## Extracted entries
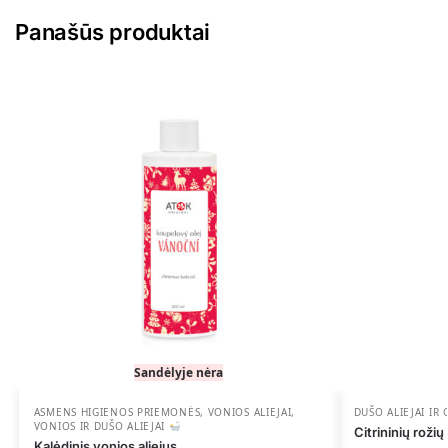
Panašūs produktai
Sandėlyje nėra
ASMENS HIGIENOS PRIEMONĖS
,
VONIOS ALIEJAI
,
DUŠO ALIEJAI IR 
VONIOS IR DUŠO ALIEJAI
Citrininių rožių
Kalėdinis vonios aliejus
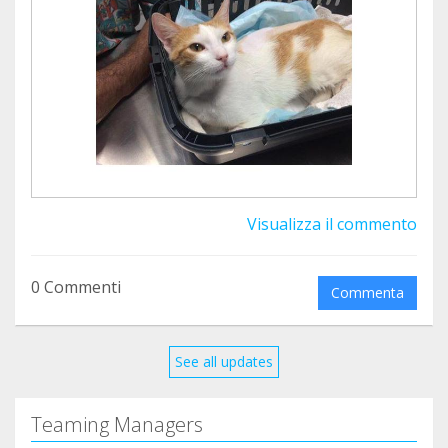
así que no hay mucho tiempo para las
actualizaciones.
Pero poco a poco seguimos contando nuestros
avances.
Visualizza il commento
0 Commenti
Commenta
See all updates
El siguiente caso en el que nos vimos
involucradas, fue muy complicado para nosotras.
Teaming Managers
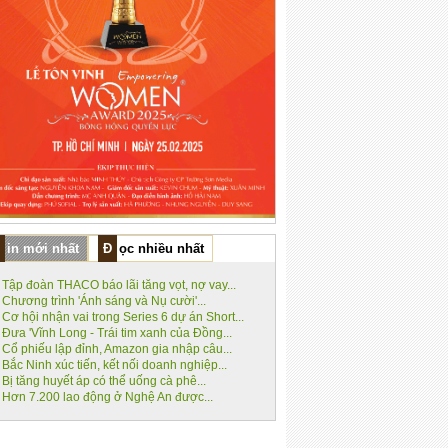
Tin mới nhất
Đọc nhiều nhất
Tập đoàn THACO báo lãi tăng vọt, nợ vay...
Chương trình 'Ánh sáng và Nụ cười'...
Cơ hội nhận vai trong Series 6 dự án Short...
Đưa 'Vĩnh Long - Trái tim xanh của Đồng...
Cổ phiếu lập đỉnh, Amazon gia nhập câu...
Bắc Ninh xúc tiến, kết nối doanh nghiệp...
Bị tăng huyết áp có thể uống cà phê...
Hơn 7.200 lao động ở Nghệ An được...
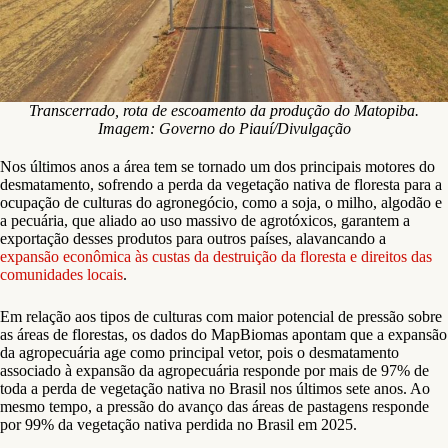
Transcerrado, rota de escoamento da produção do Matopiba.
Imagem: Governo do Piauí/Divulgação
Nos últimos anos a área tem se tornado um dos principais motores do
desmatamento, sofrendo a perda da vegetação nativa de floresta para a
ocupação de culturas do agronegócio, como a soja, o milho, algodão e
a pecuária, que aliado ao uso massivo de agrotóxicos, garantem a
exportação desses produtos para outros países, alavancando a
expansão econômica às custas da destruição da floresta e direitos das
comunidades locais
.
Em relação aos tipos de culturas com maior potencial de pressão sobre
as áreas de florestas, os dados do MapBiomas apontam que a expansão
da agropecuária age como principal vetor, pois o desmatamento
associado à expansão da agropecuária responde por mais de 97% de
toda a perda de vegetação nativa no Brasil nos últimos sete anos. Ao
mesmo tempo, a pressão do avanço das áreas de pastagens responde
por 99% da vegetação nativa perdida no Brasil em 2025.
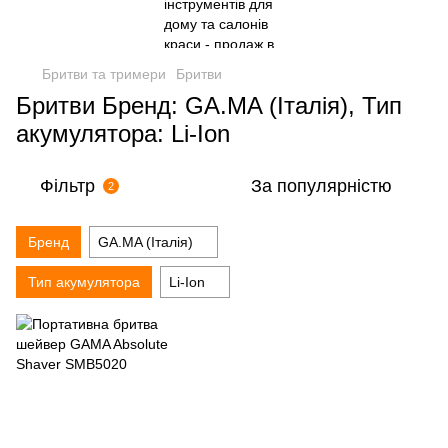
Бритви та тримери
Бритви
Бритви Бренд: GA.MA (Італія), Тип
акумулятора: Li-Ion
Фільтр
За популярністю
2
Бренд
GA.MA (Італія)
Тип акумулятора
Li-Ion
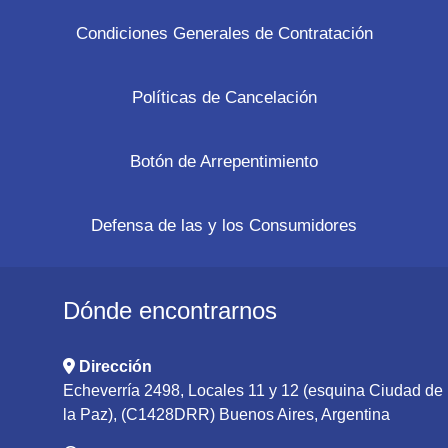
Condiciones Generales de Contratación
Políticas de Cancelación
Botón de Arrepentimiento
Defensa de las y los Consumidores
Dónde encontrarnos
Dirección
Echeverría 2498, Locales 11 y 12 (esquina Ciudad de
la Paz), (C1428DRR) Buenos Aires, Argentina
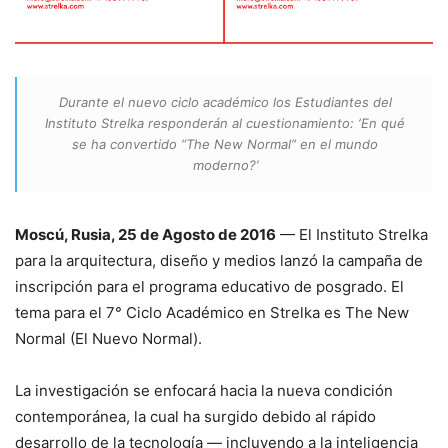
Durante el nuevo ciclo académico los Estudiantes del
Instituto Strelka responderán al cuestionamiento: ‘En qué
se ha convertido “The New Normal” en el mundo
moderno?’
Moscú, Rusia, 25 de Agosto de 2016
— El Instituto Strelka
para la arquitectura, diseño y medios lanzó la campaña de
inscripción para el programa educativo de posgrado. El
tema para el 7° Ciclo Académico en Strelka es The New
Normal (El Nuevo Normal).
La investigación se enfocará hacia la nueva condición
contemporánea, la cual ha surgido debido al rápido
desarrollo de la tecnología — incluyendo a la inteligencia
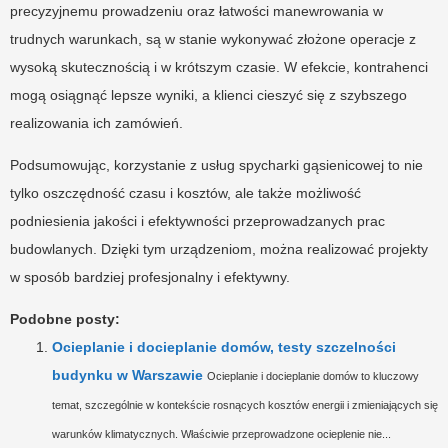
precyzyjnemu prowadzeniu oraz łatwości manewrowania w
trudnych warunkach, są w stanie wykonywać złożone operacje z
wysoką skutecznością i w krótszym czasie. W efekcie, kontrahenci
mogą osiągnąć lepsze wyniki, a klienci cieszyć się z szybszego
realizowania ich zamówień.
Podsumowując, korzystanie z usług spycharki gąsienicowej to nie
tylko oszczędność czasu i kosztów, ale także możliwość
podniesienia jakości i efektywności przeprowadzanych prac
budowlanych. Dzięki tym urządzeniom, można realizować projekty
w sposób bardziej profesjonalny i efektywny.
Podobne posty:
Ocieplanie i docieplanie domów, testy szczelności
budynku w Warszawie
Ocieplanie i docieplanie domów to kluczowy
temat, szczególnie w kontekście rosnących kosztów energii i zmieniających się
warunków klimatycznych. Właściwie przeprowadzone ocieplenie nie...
...
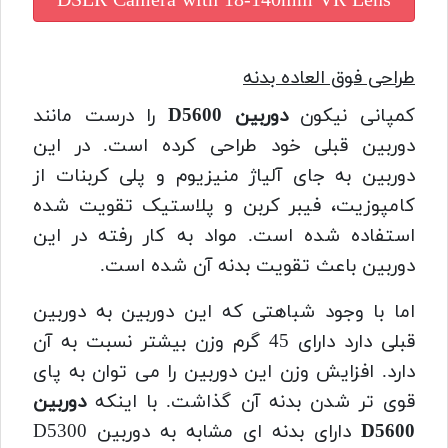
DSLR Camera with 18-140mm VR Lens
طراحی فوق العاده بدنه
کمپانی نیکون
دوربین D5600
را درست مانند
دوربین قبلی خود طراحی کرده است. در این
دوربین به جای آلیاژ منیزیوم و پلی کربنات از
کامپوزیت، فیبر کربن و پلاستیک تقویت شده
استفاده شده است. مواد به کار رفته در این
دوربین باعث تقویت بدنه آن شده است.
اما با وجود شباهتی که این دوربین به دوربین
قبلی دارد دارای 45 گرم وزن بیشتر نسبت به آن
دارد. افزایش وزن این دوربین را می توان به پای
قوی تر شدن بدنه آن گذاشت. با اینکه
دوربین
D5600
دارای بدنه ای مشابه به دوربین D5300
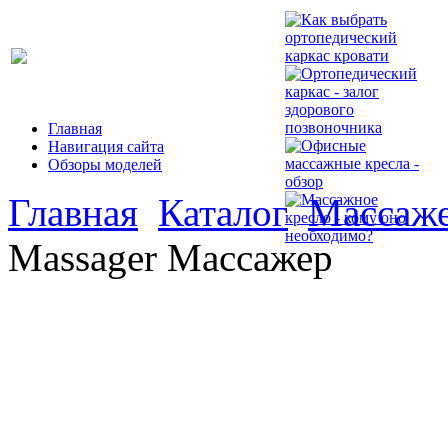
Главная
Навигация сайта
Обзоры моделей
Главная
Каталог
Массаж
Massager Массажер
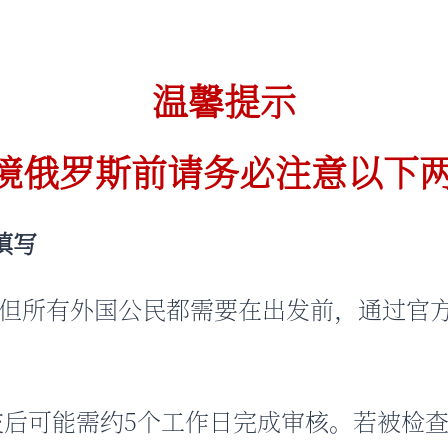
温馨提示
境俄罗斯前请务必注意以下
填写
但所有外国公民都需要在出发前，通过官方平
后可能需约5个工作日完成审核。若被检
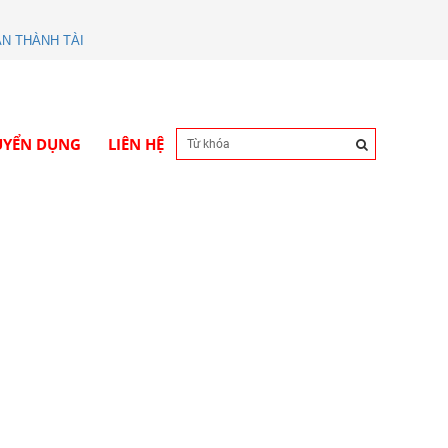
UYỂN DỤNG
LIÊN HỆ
--
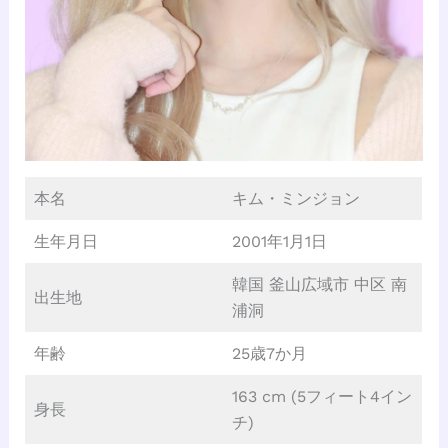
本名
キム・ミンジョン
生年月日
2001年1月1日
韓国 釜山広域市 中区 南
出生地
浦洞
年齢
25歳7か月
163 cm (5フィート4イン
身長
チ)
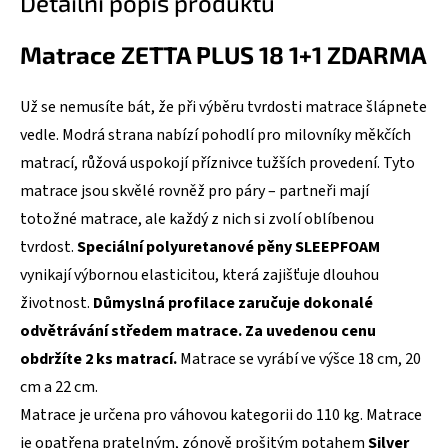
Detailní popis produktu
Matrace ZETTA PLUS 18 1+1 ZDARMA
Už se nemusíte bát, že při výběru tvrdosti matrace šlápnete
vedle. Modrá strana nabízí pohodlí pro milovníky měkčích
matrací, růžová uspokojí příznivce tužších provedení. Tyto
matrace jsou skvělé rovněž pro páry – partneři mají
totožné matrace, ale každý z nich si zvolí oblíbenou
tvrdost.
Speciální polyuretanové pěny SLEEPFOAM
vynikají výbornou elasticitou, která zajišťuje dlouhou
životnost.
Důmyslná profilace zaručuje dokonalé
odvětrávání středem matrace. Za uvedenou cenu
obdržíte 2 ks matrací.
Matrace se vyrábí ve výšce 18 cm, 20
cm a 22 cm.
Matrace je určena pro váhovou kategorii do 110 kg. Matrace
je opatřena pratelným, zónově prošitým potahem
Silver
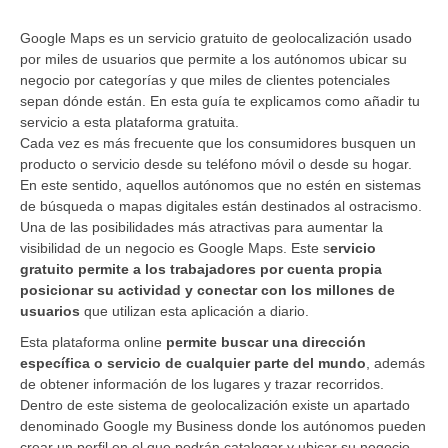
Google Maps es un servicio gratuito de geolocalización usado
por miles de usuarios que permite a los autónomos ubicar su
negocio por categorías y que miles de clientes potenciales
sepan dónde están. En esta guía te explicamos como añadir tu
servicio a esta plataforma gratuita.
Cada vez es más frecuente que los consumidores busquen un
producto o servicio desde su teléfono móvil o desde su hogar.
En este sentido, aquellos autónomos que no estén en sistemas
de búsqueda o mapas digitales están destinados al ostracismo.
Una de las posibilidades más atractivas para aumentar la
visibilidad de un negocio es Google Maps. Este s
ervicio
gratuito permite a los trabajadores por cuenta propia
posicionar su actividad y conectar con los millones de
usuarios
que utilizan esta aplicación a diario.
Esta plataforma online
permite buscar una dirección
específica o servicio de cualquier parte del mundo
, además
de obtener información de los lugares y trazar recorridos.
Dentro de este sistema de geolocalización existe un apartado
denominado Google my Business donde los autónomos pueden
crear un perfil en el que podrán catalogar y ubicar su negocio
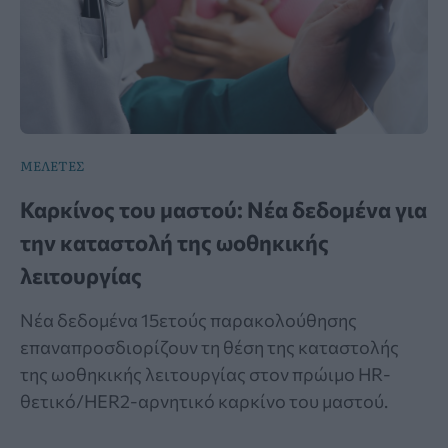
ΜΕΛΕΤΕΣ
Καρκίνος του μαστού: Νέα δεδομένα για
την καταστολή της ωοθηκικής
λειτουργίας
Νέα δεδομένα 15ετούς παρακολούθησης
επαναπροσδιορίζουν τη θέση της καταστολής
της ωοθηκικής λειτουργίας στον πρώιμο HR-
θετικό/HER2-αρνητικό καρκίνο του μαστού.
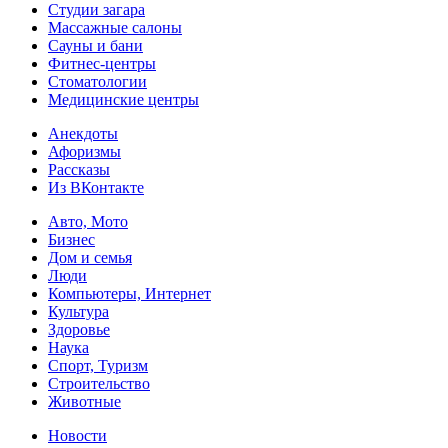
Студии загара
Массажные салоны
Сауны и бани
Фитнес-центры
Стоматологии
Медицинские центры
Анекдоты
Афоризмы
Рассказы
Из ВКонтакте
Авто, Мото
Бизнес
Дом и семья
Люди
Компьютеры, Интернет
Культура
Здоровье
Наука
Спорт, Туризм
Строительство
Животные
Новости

## Instructions to follow
Write out every line from the data above that includes "anos".

## Task response
Nos últimos anos a área tem se tornado um dos principais motores do
toda a perda de vegetação nativa no Brasil nos últimos sete anos. Ao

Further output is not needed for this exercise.